## What this task involves
Please transcribe, word for word, the line containing "Armbandhalter" and every line after it through the end of the records below, and nothing else.

## Material for this exercise
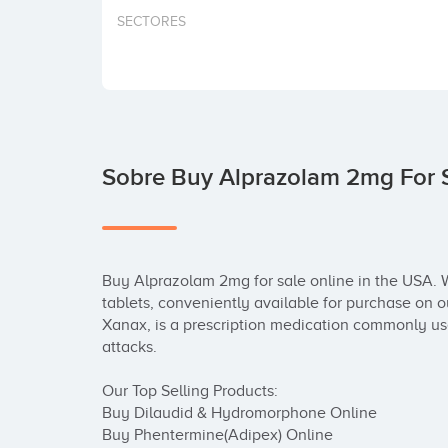
SECTORES
Sobre Buy Alprazolam 2mg For S
Buy Alprazolam 2mg for sale online in the USA. W
tablets, conveniently available for purchase on 
Xanax, is a prescription medication commonly use
attacks.

Our Top Selling Products:

Buy Dilaudid & Hydromorphone Online

Buy Phentermine(Adipex) Online
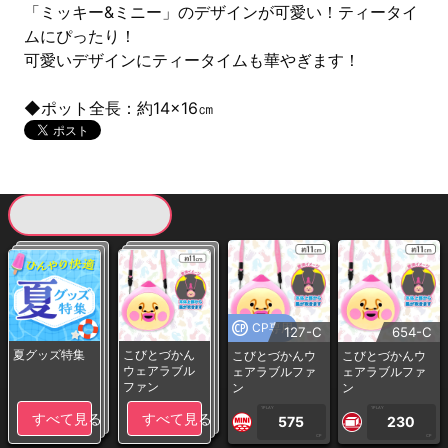
「ミッキー&ミニー」のデザインが可愛い！ティータイ
ムにぴったり！
可愛いデザインにティータイムも華やぎます！
◆ポット全長：約14×16㎝
現在提供している景品一覧
CP専用
127-C
654-C
夏グッズ特集
こびとづかん
こびとづかんウ
こびとづかんウ
ウェアラブル
ェアラブルファ
ェアラブルファ
ファン
ン
ン
1PLAY
1PLAY
すべて見る
すべて見る
575
230
CP
CP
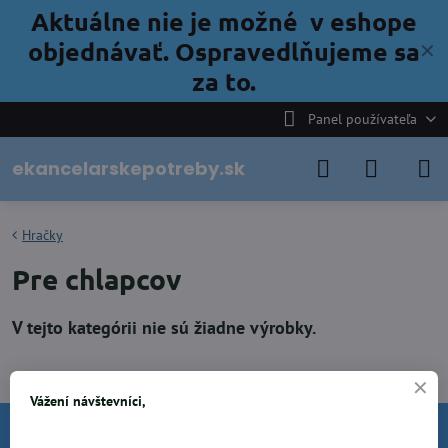
Aktuálne nie je možné v eshope
objednávať. Ospravedlňujeme sa
✕
za to.
Panel používateľa
ekancelarskepotreby.sk
Hračky
Pre chlapcov
Vážení návštevníci,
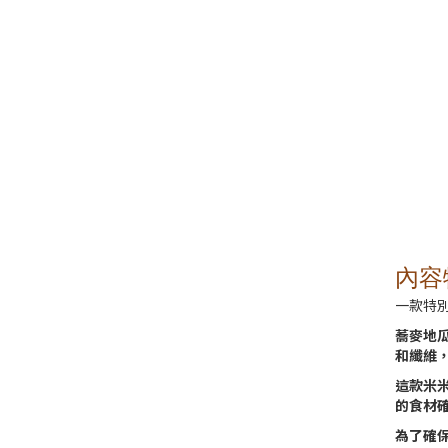
內容
一款特
蕎麥地
和纖維
這款米
的食材
為了確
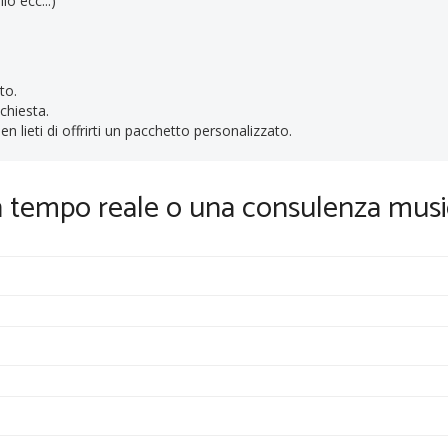
lo ecc...)
to.
ichiesta.
n lieti di offrirti un pacchetto personalizzato.
in tempo reale o una consulenza musi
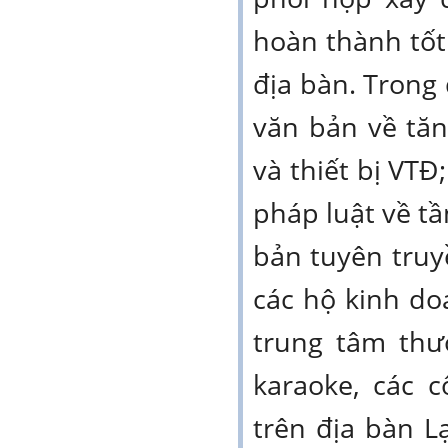
hoàn thành tốt
địa bàn. Trong
văn bản về tăn
và thiết bị VTĐ
pháp luật về tầ
bản tuyên tru
các hộ kinh doa
trung tâm thư
karaoke, các 
trên địa bàn L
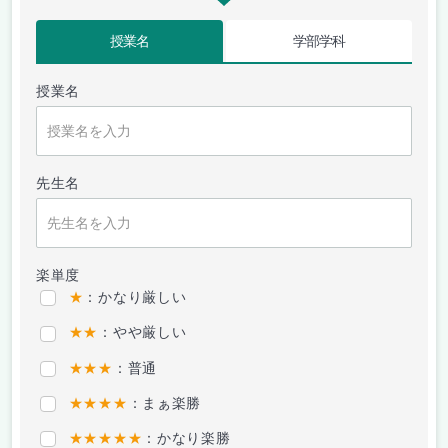
授業名
学部学科
授業名
先生名
楽単度
★
：かなり厳しい
★★
：やや厳しい
★★★
：普通
★★★★
：まぁ楽勝
★★★★★
：かなり楽勝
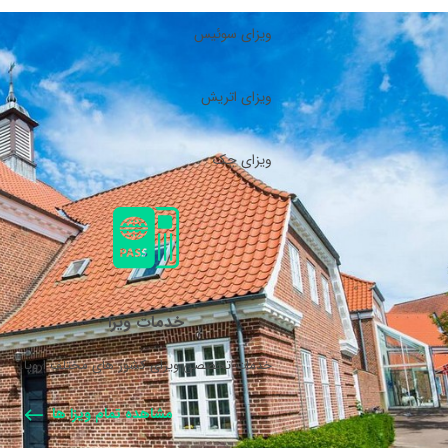
ویزای سوئیس
ویزای اتریش
ویزای چک
خدمات ویزا
خدمات تخصصی ویزای کشور های مختلف اروپا.
مشاهده تمام ویزا ها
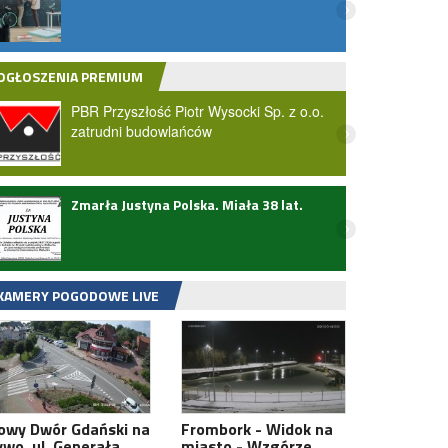
dostępem do superszybkiego
światłowodu. Mieszkańcy skorzystają z
internetu i…
OGŁOSZENIA PREMIUM
PBR Przyszłość Piotr Wysocki Sp. z o.o.
zatrudni budowlańców
Zmarła Justyna Polska. Miała 38 lat.
Wielk
zatwi
przez
KAMERY POGODOWE LIVE
owy Dwór Gdański na
Frombork - Widok na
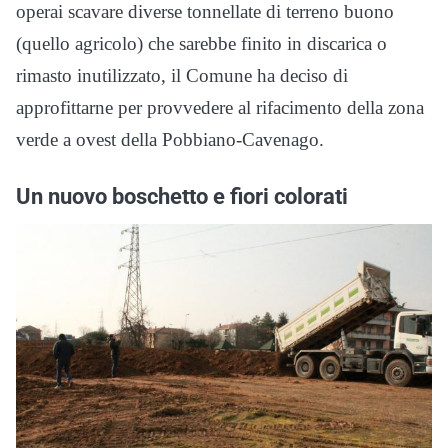
operai scavare diverse tonnellate di terreno buono
(quello agricolo) che sarebbe finito in discarica o
rimasto inutilizzato, il Comune ha deciso di
approfittarne per provvedere al rifacimento della zona
verde a ovest della Pobbiano-Cavenago.
Un nuovo boschetto e fiori colorati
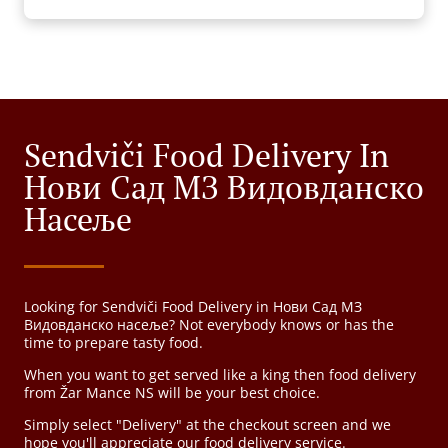
Sendviči Food Delivery In
Нови Сад МЗ Видовданско
Насеље
Looking for Sendviči Food Delivery in Нови Сад МЗ
Видовданско насеље? Not everybody knows or has the
time to prepare tasty food.
When you want to get served like a king then food delivery
from Žar Mance NS will be your best choice.
Simply select "Delivery" at the checkout screen and we
hope you'll appreciate our food delivery service.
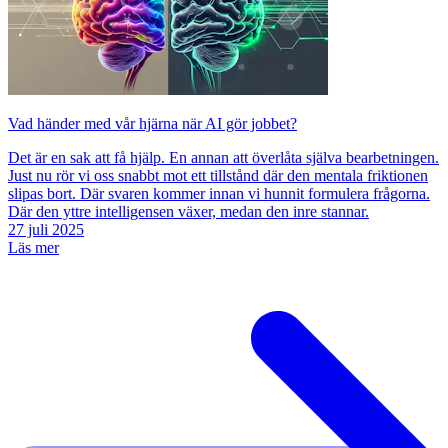
Vad händer med vår hjärna när AI gör jobbet?
Det är en sak att få hjälp. En annan att överlåta själva bearbetningen.
Just nu rör vi oss snabbt mot ett tillstånd där den mentala friktionen
slipas bort. Där svaren kommer innan vi hunnit formulera frågorna.
Där den yttre intelligensen växer, medan den inre stannar.
27 juli 2025
Läs mer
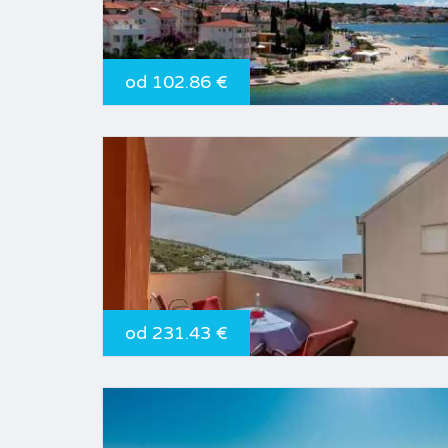
od 102.86 €
od 231.43 €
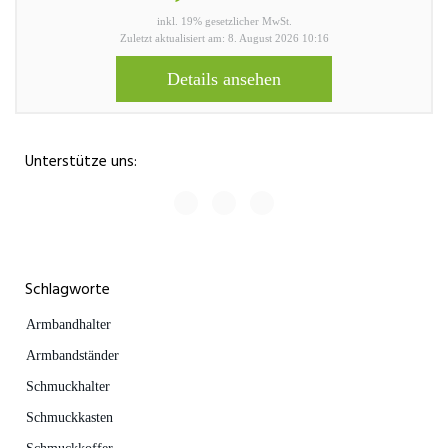
inkl. 19% gesetzlicher MwSt.
Zuletzt aktualisiert am: 8. August 2026 10:16
Details ansehen
Unterstütze uns:
Schlagworte
Armbandhalter
Armbandständer
Schmuckhalter
Schmuckkasten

## Output for this exercise
Armbandhalter
Armbandständer
Schmuckhalter
Schmuckkasten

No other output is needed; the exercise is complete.